THE DATA →
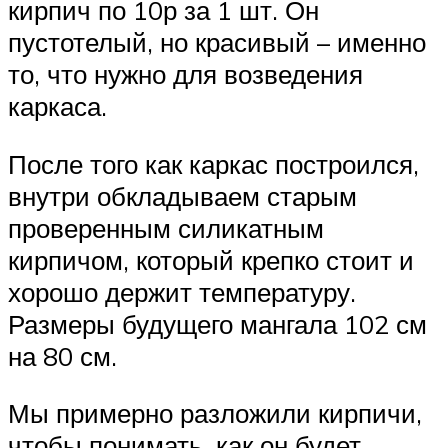
кирпич по 10р за 1 шт. Он
пустотелый, но красивый – именно
то, что нужно для возведения
каркаса.
После того как каркас построился,
внутри обкладываем старым
проверенным силикатным
кирпичом, который крепко стоит и
хорошо держит температуру.
Размеры будущего мангала 102 см
на 80 см.
Мы примерно разложили кирпичи,
чтобы понимать, как он будет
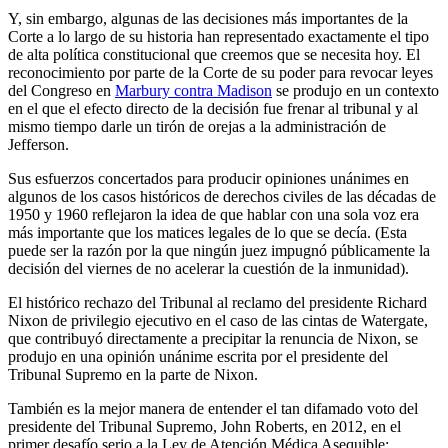
Y, sin embargo, algunas de las decisiones más importantes de la
Corte a lo largo de su historia han representado exactamente el tipo
de alta política constitucional que creemos que se necesita hoy. El
reconocimiento por parte de la Corte de su poder para revocar leyes
del Congreso en
Marbury contra Madison
se produjo en un contexto
en el que el efecto directo de la decisión fue frenar al tribunal y al
mismo tiempo darle un tirón de orejas a la administración de
Jefferson.
Sus esfuerzos concertados para producir opiniones unánimes en
algunos de los casos históricos de derechos civiles de las décadas de
1950 y 1960 reflejaron la idea de que hablar con una sola voz era
más importante que los matices legales de lo que se decía. (Esta
puede ser la razón por la que ningún juez impugnó públicamente la
decisión del viernes de no acelerar la cuestión de la inmunidad).
El histórico rechazo del Tribunal al reclamo del presidente Richard
Nixon de privilegio ejecutivo en el caso de las cintas de Watergate,
que contribuyó directamente a precipitar la renuncia de Nixon, se
produjo en una opinión unánime escrita por el presidente del
Tribunal Supremo en la parte de Nixon.
También es la mejor manera de entender el tan difamado voto del
presidente del Tribunal Supremo, John Roberts, en 2012, en el
primer desafío serio a la Ley de Atención Médica Asequible:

WHAT THE EXERCISE ASKS →
Retype the entries above exactly, but only from the line containing "Corte a lo largo" through the line containing "puede ser la", both included.

EXERCISE SOLUTION →
Corte a lo largo de su historia han representado exactamente el tipo
de alta política constitucional que creemos que se necesita hoy. El
reconocimiento por parte de la Corte de su poder para revocar leyes
del Congreso en
Marbury contra Madison
se produjo en un contexto
en el que el efecto directo de la decisión fue frenar al tribunal y al
mismo tiempo darle un tirón de orejas a la administración de
Jefferson.
Sus esfuerzos concertados para producir opiniones unánimes en
algunos de los casos históricos de derechos civiles de las décadas de
1950 y 1960 reflejaron la idea de que hablar con una sola voz era
más importante que los matices legales de lo que se decía. (Esta
puede ser la razón por la que ningún juez impugnó públicamente la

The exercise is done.